## Task statement
Each line of the listing where the string "header" appears is to be identified and copied.

* * * * * * * * *

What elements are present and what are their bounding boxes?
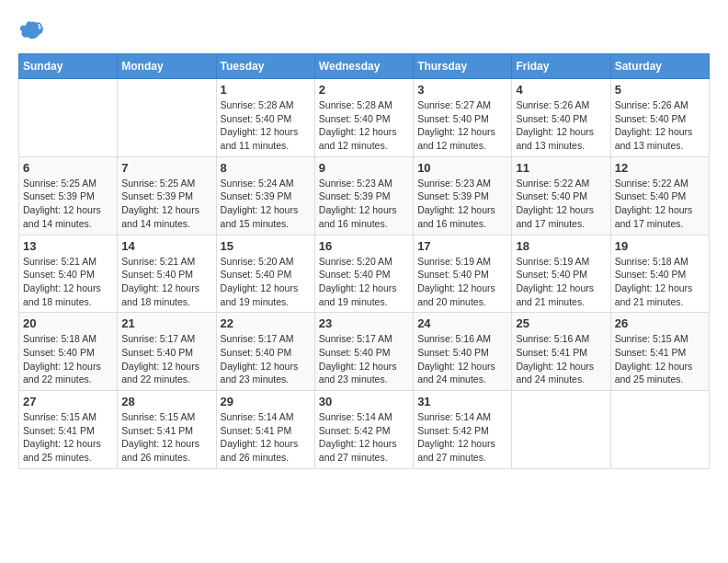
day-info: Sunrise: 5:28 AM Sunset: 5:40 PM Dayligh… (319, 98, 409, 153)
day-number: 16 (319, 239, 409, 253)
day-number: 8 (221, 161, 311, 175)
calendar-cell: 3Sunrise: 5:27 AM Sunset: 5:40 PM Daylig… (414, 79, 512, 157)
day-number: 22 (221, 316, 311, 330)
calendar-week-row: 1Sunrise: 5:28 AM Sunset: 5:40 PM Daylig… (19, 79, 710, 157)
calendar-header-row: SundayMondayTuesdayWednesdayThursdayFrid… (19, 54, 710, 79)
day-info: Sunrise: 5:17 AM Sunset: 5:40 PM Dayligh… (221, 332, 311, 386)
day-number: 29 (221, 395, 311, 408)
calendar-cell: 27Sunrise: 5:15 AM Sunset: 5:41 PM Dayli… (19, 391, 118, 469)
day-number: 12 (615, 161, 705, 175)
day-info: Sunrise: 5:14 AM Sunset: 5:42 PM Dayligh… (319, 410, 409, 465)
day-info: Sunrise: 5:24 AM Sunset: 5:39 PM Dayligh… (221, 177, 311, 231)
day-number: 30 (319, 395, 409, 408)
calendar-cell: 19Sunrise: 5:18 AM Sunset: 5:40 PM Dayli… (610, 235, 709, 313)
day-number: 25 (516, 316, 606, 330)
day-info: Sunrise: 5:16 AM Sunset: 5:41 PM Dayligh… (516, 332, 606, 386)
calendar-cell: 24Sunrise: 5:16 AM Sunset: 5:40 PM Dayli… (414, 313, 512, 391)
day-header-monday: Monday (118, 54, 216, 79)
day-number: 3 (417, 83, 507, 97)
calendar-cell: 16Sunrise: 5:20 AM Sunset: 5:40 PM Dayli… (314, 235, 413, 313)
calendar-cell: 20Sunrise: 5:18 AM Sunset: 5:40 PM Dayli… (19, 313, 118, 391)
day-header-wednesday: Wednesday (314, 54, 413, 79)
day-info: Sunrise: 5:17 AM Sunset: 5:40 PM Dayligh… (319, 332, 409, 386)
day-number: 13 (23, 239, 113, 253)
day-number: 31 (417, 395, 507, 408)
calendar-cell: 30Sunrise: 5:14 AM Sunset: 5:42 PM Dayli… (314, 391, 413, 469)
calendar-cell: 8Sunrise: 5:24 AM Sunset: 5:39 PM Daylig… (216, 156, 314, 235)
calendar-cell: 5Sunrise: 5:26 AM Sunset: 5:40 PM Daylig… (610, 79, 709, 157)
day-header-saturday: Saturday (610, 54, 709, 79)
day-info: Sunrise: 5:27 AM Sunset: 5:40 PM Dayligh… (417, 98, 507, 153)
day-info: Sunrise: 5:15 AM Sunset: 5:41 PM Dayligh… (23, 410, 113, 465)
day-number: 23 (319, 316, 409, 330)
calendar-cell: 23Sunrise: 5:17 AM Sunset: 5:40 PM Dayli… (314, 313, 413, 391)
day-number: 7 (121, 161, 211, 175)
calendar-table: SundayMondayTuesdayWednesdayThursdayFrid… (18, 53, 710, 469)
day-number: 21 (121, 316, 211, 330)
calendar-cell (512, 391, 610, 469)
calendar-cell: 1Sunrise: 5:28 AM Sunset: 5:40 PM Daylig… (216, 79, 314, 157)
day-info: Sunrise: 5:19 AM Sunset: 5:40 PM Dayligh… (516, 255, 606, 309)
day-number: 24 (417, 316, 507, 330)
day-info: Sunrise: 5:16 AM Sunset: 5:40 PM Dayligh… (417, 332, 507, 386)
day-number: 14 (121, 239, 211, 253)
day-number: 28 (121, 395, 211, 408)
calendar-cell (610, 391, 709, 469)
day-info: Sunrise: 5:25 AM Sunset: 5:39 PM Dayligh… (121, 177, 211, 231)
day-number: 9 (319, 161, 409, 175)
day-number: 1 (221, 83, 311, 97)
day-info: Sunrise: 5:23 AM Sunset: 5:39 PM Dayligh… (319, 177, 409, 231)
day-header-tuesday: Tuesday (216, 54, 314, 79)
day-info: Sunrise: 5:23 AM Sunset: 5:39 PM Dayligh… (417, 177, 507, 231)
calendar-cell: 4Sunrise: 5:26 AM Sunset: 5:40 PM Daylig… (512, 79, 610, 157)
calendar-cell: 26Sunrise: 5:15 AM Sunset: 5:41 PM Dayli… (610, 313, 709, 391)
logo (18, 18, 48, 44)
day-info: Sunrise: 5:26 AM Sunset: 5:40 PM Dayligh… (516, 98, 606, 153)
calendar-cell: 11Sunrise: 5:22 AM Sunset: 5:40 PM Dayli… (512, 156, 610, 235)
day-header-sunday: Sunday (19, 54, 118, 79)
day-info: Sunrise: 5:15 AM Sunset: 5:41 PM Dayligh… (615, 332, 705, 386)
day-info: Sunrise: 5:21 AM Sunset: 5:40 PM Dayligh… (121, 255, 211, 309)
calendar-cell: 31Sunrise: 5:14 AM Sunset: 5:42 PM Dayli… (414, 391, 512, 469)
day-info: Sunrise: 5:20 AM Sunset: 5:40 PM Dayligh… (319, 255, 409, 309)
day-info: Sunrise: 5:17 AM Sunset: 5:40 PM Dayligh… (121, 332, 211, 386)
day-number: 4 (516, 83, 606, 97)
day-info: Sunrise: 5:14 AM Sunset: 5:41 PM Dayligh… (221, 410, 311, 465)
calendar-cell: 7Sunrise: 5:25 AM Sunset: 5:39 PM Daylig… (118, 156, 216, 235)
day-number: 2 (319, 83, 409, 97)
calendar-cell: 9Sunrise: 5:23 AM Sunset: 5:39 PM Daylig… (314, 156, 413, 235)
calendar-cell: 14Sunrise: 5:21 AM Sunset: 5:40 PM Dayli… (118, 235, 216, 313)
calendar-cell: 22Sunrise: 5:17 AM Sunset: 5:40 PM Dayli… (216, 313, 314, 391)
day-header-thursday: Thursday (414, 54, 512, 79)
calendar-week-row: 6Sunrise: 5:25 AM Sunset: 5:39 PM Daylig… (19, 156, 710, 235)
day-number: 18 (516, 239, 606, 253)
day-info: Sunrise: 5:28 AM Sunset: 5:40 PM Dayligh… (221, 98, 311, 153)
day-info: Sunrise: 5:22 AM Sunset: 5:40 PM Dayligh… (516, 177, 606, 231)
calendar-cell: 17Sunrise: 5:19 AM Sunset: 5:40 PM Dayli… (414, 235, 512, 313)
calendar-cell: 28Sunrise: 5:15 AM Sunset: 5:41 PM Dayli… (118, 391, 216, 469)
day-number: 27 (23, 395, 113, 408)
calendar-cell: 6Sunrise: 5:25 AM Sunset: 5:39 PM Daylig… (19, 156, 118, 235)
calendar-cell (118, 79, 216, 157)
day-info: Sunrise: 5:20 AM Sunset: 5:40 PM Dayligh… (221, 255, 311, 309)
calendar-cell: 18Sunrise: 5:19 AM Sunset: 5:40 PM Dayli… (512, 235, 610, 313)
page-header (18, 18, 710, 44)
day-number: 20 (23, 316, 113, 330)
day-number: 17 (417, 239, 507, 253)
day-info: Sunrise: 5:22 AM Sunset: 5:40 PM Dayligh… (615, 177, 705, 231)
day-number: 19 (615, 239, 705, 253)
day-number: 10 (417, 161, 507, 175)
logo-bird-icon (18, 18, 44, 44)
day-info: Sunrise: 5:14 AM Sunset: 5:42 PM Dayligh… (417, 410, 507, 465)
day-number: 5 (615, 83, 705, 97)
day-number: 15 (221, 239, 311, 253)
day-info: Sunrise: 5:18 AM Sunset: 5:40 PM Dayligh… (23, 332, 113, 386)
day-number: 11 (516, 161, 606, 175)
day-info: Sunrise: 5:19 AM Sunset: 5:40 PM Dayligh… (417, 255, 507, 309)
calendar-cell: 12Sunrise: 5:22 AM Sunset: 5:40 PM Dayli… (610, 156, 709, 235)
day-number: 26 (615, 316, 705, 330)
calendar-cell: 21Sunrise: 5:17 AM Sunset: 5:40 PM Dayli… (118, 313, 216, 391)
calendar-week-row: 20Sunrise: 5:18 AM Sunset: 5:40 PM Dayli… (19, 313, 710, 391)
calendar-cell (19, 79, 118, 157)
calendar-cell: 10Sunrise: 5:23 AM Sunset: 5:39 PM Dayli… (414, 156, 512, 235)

* * * * * * * * *

## Task answer
calendar-header-row: SundayMondayTuesdayWednesdayThursdayFrid… (19, 54, 710, 79)
day-header-monday: Monday (118, 54, 216, 79)
day-header-wednesday: Wednesday (314, 54, 413, 79)
day-header-saturday: Saturday (610, 54, 709, 79)
day-header-tuesday: Tuesday (216, 54, 314, 79)
day-header-sunday: Sunday (19, 54, 118, 79)
day-header-thursday: Thursday (414, 54, 512, 79)
page-header (18, 18, 710, 44)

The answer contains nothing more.